> [Exercise requirements]
With images excluded, write out each entry below exactly as given.

> [Extracted data]

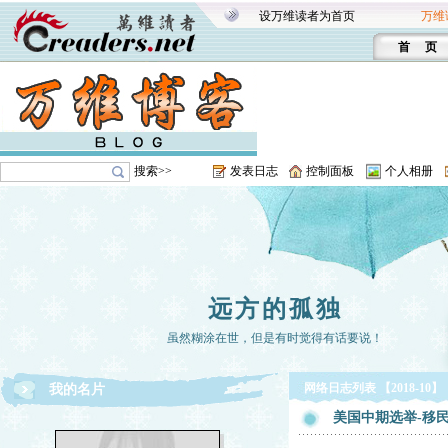
设万维读者为首页
万维
首 页
搜索>>
发表日志
控制面板
个人相册
远方的孤独
虽然糊涂在世，但是有时觉得有话要说！
网络日志列表 【2018-10】
我的名片
美国中期选举-移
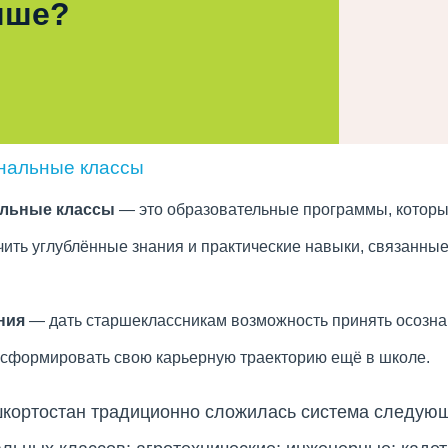
чше?
нальные классы
льные классы
— это образовательные программы, котор
ть углублённые знания и практические навыки, связанные
ния
— дать старшеклассникам возможность принять осозн
 сформировать свою карьерную траекторию ещё в школе.
шкортостан традиционно сложилась система следую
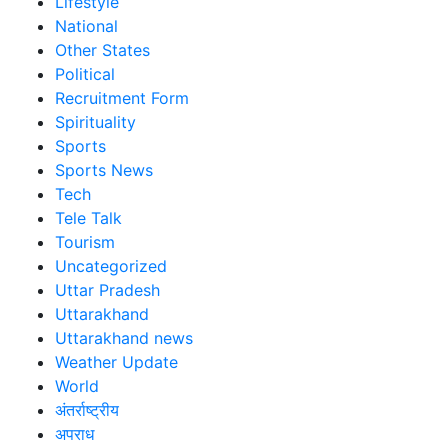
Lifestyle
National
Other States
Political
Recruitment Form
Spirituality
Sports
Sports News
Tech
Tele Talk
Tourism
Uncategorized
Uttar Pradesh
Uttarakhand
Uttarakhand news
Weather Update
World
अंतर्राष्ट्रीय
अपराध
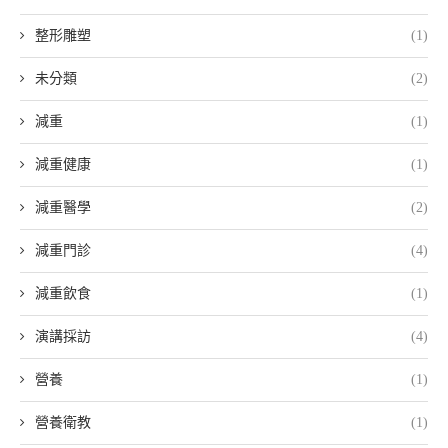
整形雕塑
(1)
未分類
(2)
減重
(1)
減重健康
(1)
減重醫學
(2)
減重門診
(4)
減重飲食
(1)
演講採訪
(4)
營養
(1)
營養衛教
(1)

> [Exercise answer]
设万维读者为首页
万维
首 页
搜索>>
发表日志
控制面板
个人相册
远方的孤独
虽然糊涂在世，但是有时觉得有话要说！
网络日志列表 【2018-10】
我的名片
美国中期选举-移
чше?
нальные классы
льные классы
— это образовательные программы, котор
ть углублённые знания и практические навыки, связанные
ния
— дать старшеклассникам возможность принять осозн
 сформировать свою карьерную траекторию ещё в школе.
шкортостан традиционно сложилась система следую
Lifestyle
National
Other States
Political
Recruitment Form
Spirituality
Sports
Sports News
Tech
Tele Talk
Tourism
Uncategorized
Uttar Pradesh
Uttarakhand
Uttarakhand news
Weather Update
World
अंतर्राष्ट्रीय
अपराध
整形雕塑
(1)
未分類
(2)
減重
(1)
減重健康
(1)
減重醫學
(2)
減重門診
(4)
減重飲食
(1)
演講採訪
(4)
營養
(1)
營養衛教
(1)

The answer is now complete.